- _The task_:
After locating the line with "para la autogestión y resistencia a las", reproduce that line and every one following it exactly, up to the end of the entries.

- _Records supplied_:

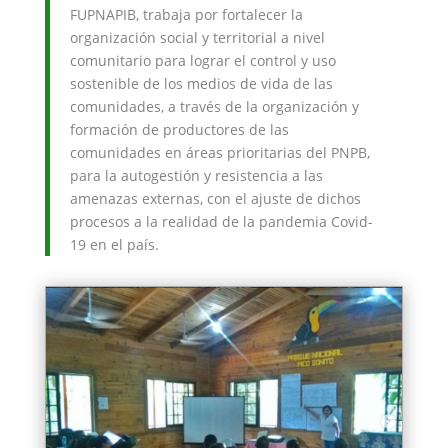
FUPNAPIB, trabaja por fortalecer la
organización social y territorial a nivel
comunitario para lograr el control y uso
sostenible de los medios de vida de las
comunidades, a través de la organización y
formación de productores de las
comunidades en áreas prioritarias del PNPB,
para la autogestión y resistencia a las
amenazas externas, con el ajuste de dichos
procesos a la realidad de la pandemia Covid-
19 en el país.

- _Expected answer_:
para la autogestión y resistencia a las
amenazas externas, con el ajuste de dichos
procesos a la realidad de la pandemia Covid-
19 en el país.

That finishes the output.